En une nuit, en une heure, voire en un instant qui, + puissant que le temps, ne peut s'inscrire dans le temps, les lèvres de l'esprit se sont entrouvertes et ont prononcé le mot "vie" qui, au commencement, fut confiné au coeur de l'esprit, et qui est ensuite descendu avec la lumière des étoiles et le clair de la lune pour s'incarner en un petit enfant blotti dans les bras d'une fille des hommes, en un lieu humble où les bergers gardent leur bétail des bêtes féroces de la nuit... Cet enfant endormi sur la paille sèche d'une étable -ce roi assis sur un trône fait de coeurs ployés sous le joug de l'esclavage, d'âmes affamées d'esprit et de pensées aspirant à la sagesse, ce nouveau-né enveloppé dans les habits de sa pauvre mère a, par sa candeur, ôté des mains de Jupiter le sceptre de la puissance qu'il a remis au misérable berger allongé sur l'herbe au milieu de ses moutons. Il a, par sa douceur, pris la sagesse à Minerve pour la mettre sur les lèvres du pauvre pêcheur assis dans sa barque sur la berge du lac. Il a tiré, par la tristesse de son âme, la béatitude d'Apollon pour l'offrir au coeur brisé qui mendie devant les portes. Il a versé, par sa splendeur, la beauté de Vénus et l'a diffusée dans l'âme de la femme déchue effrayée par la cruauté des persécuteurs. Il a chassé Baal du trône de sa toute-puissance pour introniser à sa place le malheureux paysan qui ensemence son champ avec des graines mêlées de la sueur de son front.

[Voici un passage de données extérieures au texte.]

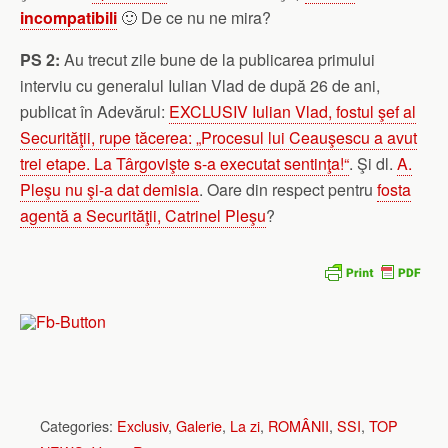
incompatibili
🙂 De ce nu ne mira?
PS 2:
Au trecut zile bune de la publicarea primului
interviu cu generalul Iulian Vlad de după 26 de ani,
publicat în Adevărul:
EXCLUSIV Iulian Vlad, fostul şef al
Securităţii, rupe tăcerea: „Procesul lui Ceauşescu a avut
trei etape. La Târgovişte s-a executat sentinţa!“
. Şi dl.
A.
Pleşu nu şi-a dat demisia
. Oare din respect pentru
fosta
agentă a Securităţii, Catrinel Pleşu
?
Categories:
Exclusiv
,
Galerie
,
La zi
,
ROMÂNII
,
SSI
,
TOP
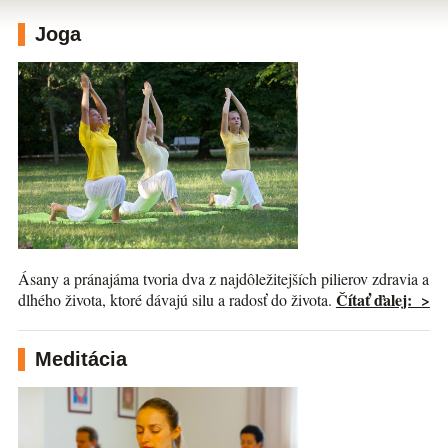
Joga
Ásany a pránajáma tvoria dva z najdôležitejších pilierov zdravia a
Čítať ďalej: >
dlhého života, ktoré dávajú silu a radosť do života.
Meditácia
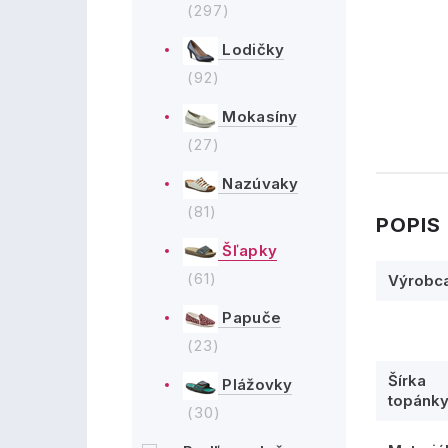
(297)
Lodičky
(92)
Mokasíny
(27)
Nazúvaky
(81)
POPIS
Šľapky
(61)
Výrobc
Papuče
(23)
Šírka
Plážovky
topánk
(30)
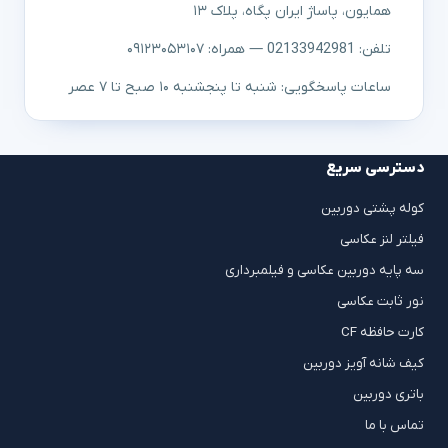
همایون، پاساژ ایران پگاه، پلاک ۱۳
تلفن: 02133942981 — همراه: ۰۹۱۲۳۰۵۳۱۰۷
ساعات پاسخگویی: شنبه تا پنجشنبه ۱۰ صبح تا ۷ عصر
دسترسی سریع
کوله پشتی دوربین
فیلتر لنز عکاسی
سه پایه دوربین عکاسی و فیلمبرداری
نور ثابت عکاسی
کارت حافظه CF
کیف شانه آویز دوربین
باتری دوربین
تماس با ما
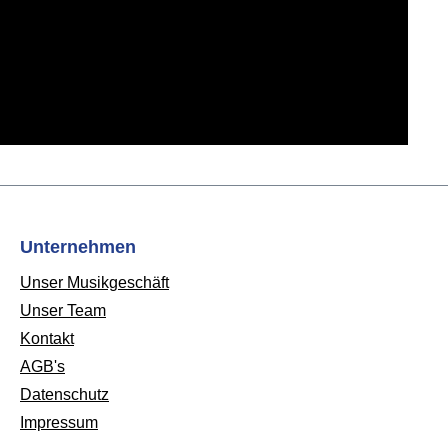
Unternehmen
Unser Musikgeschäft
Unser Team
Kontakt
AGB's
Datenschutz
Impressum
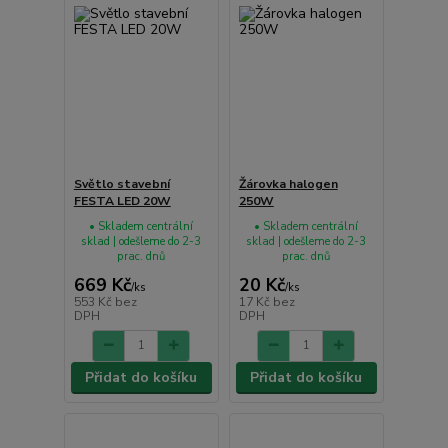
Světlo stavební
Žárovka halogen
FESTA LED 20W
250W
• Skladem centrální
• Skladem centrální
sklad | odešleme do 2-3
sklad | odešleme do 2-3
prac. dnů
prac. dnů
669 Kč
20 Kč
/
ks
/
ks
553 Kč
bez
17 Kč
bez
DPH
DPH
Přidat do košíku
Přidat do košíku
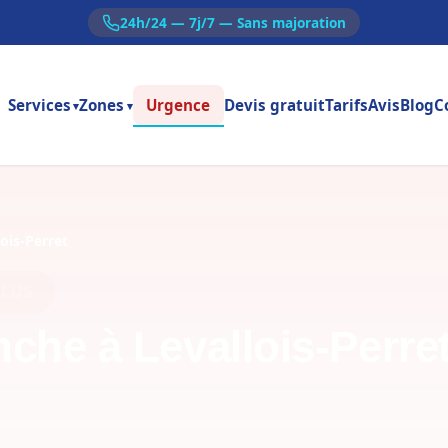
24h/24 — 7j/7 — Sans majoration
Services
Zones
Urgence
Devis gratuit
Tarifs
Avis
Blog
C
▾
▾
ois-Perret
che à Levallois-Perre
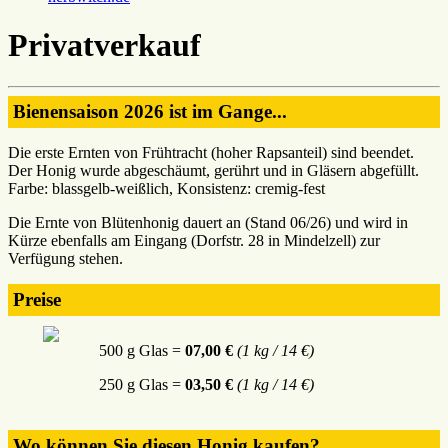
Privatverkauf
Bienensaison 2026 ist im Gange...
Die erste Ernten von Frühtracht (hoher Rapsanteil) sind beendet.
Der Honig wurde abgeschäumt, gerührt und in Gläsern abgefüllt.
Farbe: blassgelb-weißlich, Konsistenz: cremig-fest
Die Ernte von Blütenhonig dauert an (Stand 06/26) und wird in
Kürze ebenfalls am Eingang (Dorfstr. 28 in Mindelzell) zur
Verfügung stehen.
Preise
500 g Glas =
07,00 €
(1 kg / 14 €)
250 g Glas =
03,50 €
(1 kg / 14 €)
Wo können Sie diesen Honig kaufen?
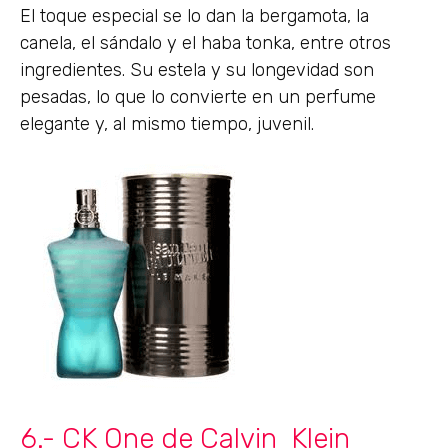
El toque especial se lo dan la bergamota, la
canela, el sándalo y el haba tonka, entre otros
ingredientes. Su estela y su longevidad son
pesadas, lo que lo convierte en un perfume
elegante y, al mismo tiempo, juvenil.
6.- CK One de Calvin Klein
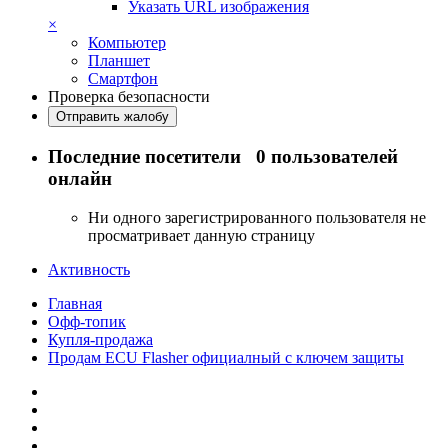
Указать URL изображения
×
Компьютер
Планшет
Смартфон
Проверка безопасности
Отправить жалобу
Последние посетители
0 пользователей
онлайн
Ни одного зарегистрированного пользователя не
просматривает данную страницу
Активность
Главная
Офф-топик
Купля-продажа
Продам ECU Flasher официалный с ключем защиты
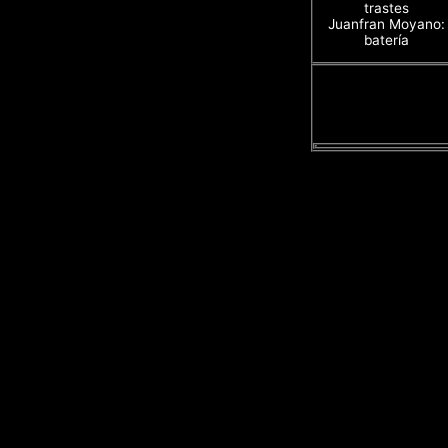
trastes
Juanfran Moyano:
batería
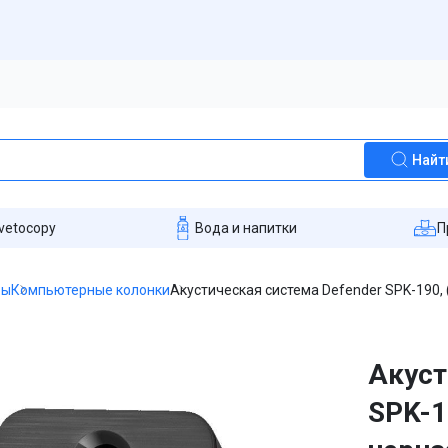
Найт
vetocopy
Вода и напитки
П
ры
Компьютерные колонки
Акустическая система Defender SPK-190, (
Акуст
SPK-19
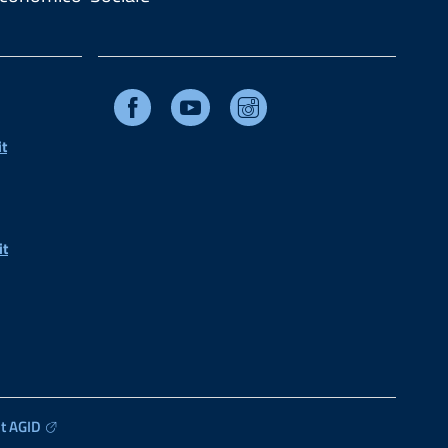
Facebook
Youtube
Instagram
t
it
t AGID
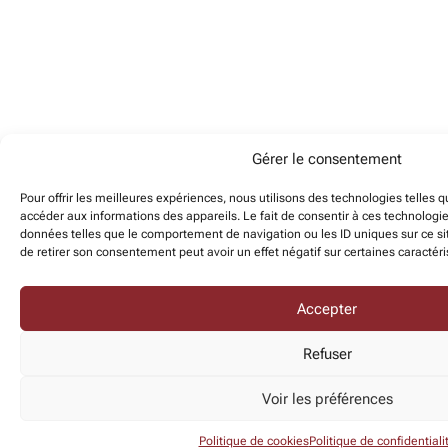
Gérer le consentement
Pour offrir les meilleures expériences, nous utilisons des technologies telles 
accéder aux informations des appareils. Le fait de consentir à ces technologi
données telles que le comportement de navigation ou les ID uniques sur ce sit
de retirer son consentement peut avoir un effet négatif sur certaines caractéri
Accepter
Refuser
Voir les préférences
Politique de cookies
Politique de confidentiali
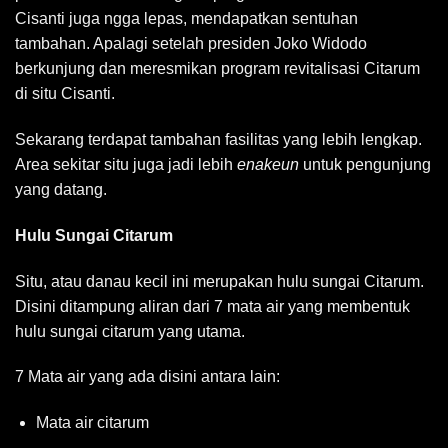
Cisanti juga ngga lepas, mendapatkan sentuhan
tambahan. Apalagi setelah presiden Joko Widodo
berkunjung dan meresmikan program revitalisasi Citarum
di situ Cisanti.
Sekarang terdapat tambahan fasilitas yang lebih lengkap.
Area sekitar situ juga jadi lebih
enakeun
untuk pengunjung
yang datang.
Hulu Sungai Citarum
Situ, atau danau kecil ini merupakan hulu sungai Citarum.
Disini ditampung aliran dari 7 mata air yang membentuk
hulu sungai citarum yang utama.
7 Mata air yang ada disini antara lain:
Mata air citarum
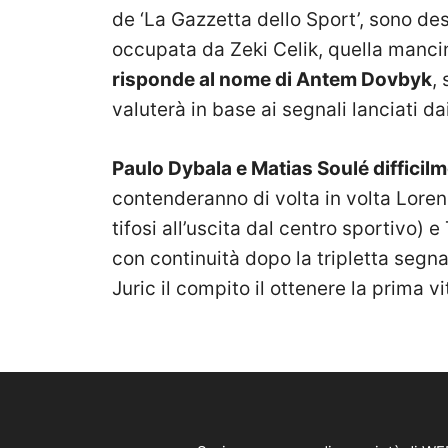
de ‘La Gazzetta dello Sport’, sono des
occupata da Zeki Celik, quella manci
risponde al nome di Antem Dovbyk
,
valuterà in base ai segnali lanciati da
Paulo Dybala e Matias Soulé diffici
contenderanno di volta in volta Lorenz
tifosi all’uscita dal centro sportivo
con continuità dopo la tripletta segna
Juric il compito il ottenere la prima vi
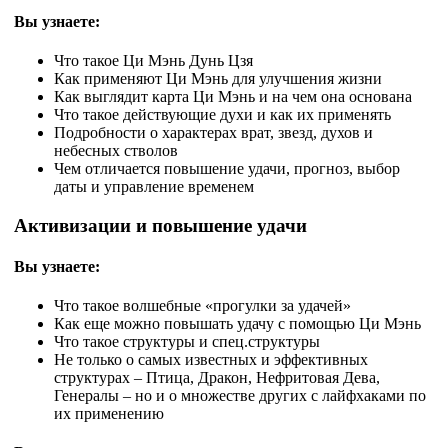
Вы узнаете:
Что такое Ци Мэнь Дунь Цзя
Как применяют Ци Мэнь для улучшения жизни
Как выглядит карта Ци Мэнь и на чем она основана
Что такое действующие духи и как их применять
Подробности о характерах врат, звезд, духов и
небесных стволов
Чем отличается повышение удачи, прогноз, выбор
даты и управление временем
Активизации и повышение удачи
Вы узнаете:
Что такое волшебные «прогулки за удачей»
Как еще можно повышать удачу с помощью Ци Мэнь
Что такое структуры и спец.структуры
Не только о самых известных и эффективных
структурах – Птица, Дракон, Нефритовая Дева,
Генералы – но и о множестве других с лайфхаками по
их применению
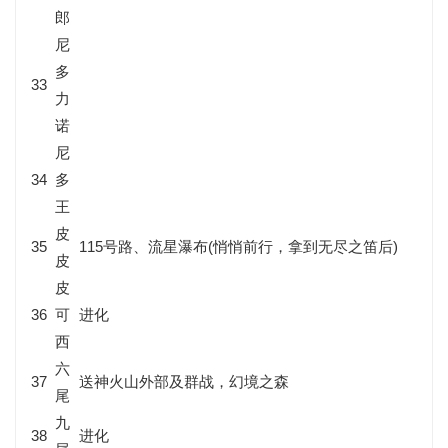
郎
尼
多
33
力
诺
尼
34
多
王
皮
35
115号路、流星瀑布(悄悄前行，拿到无尽之笛后)
皮
皮
36
可
进化
西
六
37
送神火山外部及群战，幻境之森
尾
九
38
进化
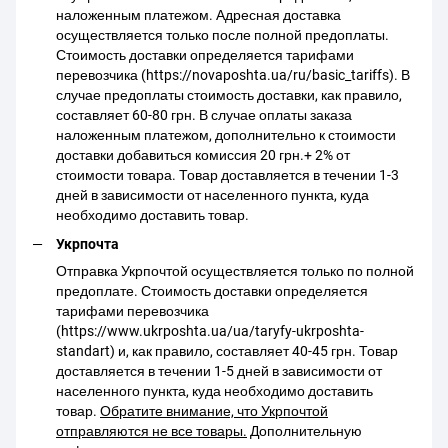
наложенным платежом. Адресная доставка
осуществляется только после полной предоплаты.
Стоимость доставки определяется тарифами
перевозчика (https://novaposhta.ua/ru/basic_tariffs). В
случае предоплаты стоимость доставки, как правило,
составляет 60-80 грн. В случае оплаты заказа
наложенным платежом, дополнительно к стоимости
доставки добавиться комиссия 20 грн.+ 2% от
стоимости товара. Товар доставляется в течении 1-3
дней в зависимости от населенного пункта, куда
необходимо доставить товар.
Укрпочта
Отправка Укрпочтой осуществляется только по полной
предоплате. Стоимость доставки определяется
тарифами перевозчика
(https://www.ukrposhta.ua/ua/taryfy-ukrposhta-
standart) и, как правило, составляет 40-45 грн. Товар
доставляется в течении 1-5 дней в зависимости от
населенного пункта, куда необходимо доставить
товар.
Обратите внимание, что Укрпочтой
отправляются не все товары.
Дополнительную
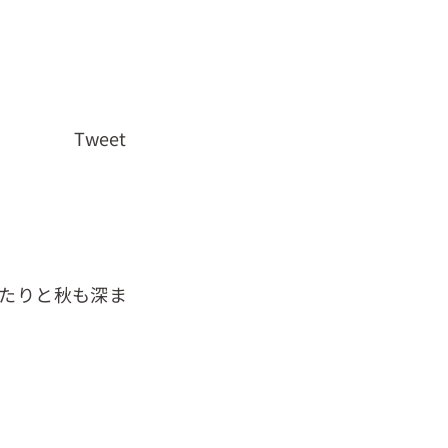
Tweet
たりと秋も深ま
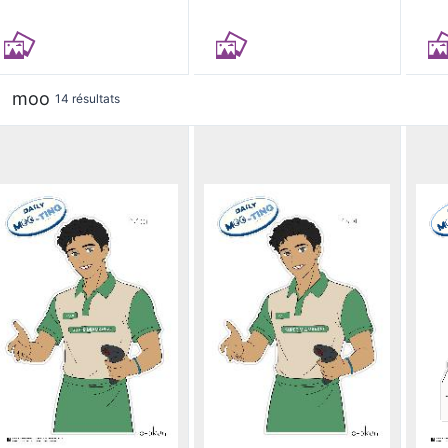
moo
14 résultats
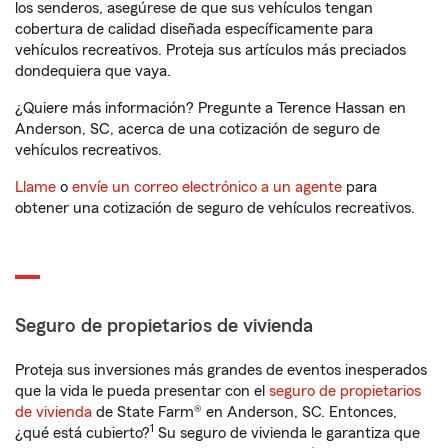
los senderos, asegúrese de que sus vehículos tengan
cobertura de calidad diseñada específicamente para
vehículos recreativos. Proteja sus artículos más preciados
dondequiera que vaya.
¿Quiere más información? Pregunte a Terence Hassan en
Anderson, SC, acerca de una cotización de seguro de
vehículos recreativos.
Llame
o
envíe un correo electrónico a un agente
para
obtener una cotización de seguro de vehículos recreativos.
Seguro de propietarios de vivienda
Proteja sus inversiones más grandes de eventos inesperados
que la vida le pueda presentar con el
seguro de propietarios
de vivienda
de State Farm® en Anderson, SC. Entonces,
1
¿qué está cubierto?
Su seguro de vivienda le garantiza que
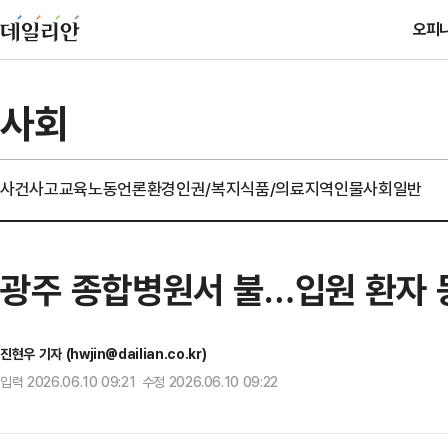
오피
사회
사건사고
교육
노동
언론
환경
인권/복지
식품/의료
지역
인물
사회일반
광주 종합병원서 불…입원 환자 등
진현우 기자 (hwjin@dailian.co.kr)
입력 2026.06.10 09:21 수정 2026.06.10 09:22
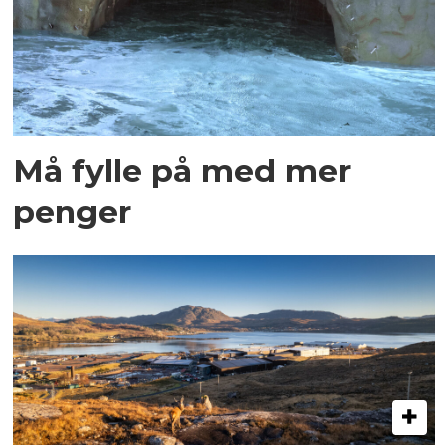
Må fylle på med mer
penger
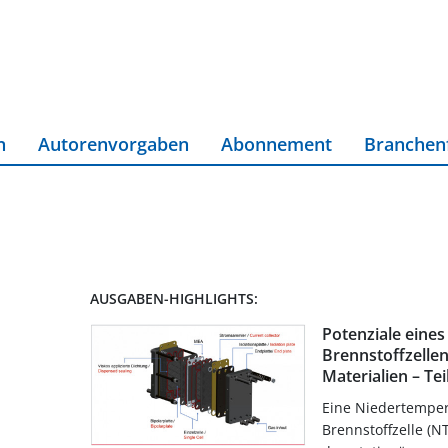
n
Autorenvorgaben
Abonnement
Branchen
AUSGABEN-HIGHLIGHTS:
Potenziale eines
Brennstoffzellen
Materialien – Tei
Eine Niedertemper
Brennstoffzelle (N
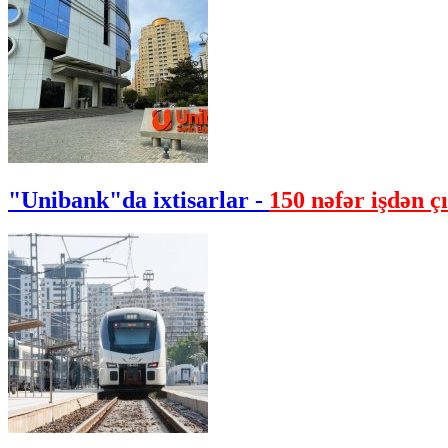
"Unibank"da ixtisarlar -
150 nəfər işdən çı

Hier, mes sentiments n'étaient-ils pas, ma bien-aimée, semblables aux 12 tribus d'Israël? N'étais-je pas dévoré, come les nations passées, par une terrible faim de l'esprit? N'ai-je pas erré sur les chemins de la vie comme un enfant perdu dans des quarties abandonnés? Mon âme n'était-elle pas comme une graine posée sur le rocher, qu'aucun oiseau ne picore et ne tue, ni les éléments ne fendent pour la faire vivre? tout cela c'était hier, ma bien-aimée, quand mes rêves rampaient dans les recoins des ténèbres, craignant de s'approcher de la lumière, quand le désespoir me tordait les côtes et que l'angoisse les redressait. En une nuit, en une heure, voire en un instant qui, plus beau que les années de ma vie, ne peut s'inscrire dans les années de ma vie, l'esprit est descendu du centre du cercle de la lumière suprême. Il m'a regardé derrière tes yeux et m'a parlé à travers tes lèvres. L'amour a jailli de ce regard et de cette parole et s'est manifesté dans les rémiges de mon coeur... Cet immense amour qui est blotti dans l'étable isolée de ma poitrine -ce nouveau-né appuyé sur la poitrine de l'âme a transformé la tristesse en allégresse dans mon for intérieur, le désespoir en gloire et la solitude en félicité. Ce roi perché sur le trône du moi subtil a rendu, après sa voix, la vie à mes jours et a ramené, par ses doigts, la lumière à mes yeux irrités par les larmes. Sa main droite a repêché mes espérances du fond de l'abîme du désespoir.
Le temps tout entier n'était que nuit, ma bien-aimée. Devenu aube, il deviendra jour, car le souffle de l'enfant Jésus s'est infiltré dans les particules subtiles de l'espace et s'est fondu dans l'éther. Ma vie n'était que tristesse, elle est à présent joie et deviendra béatitude, car les bras du nouveau-né ont enlacé mon coeur et étreint mon âme.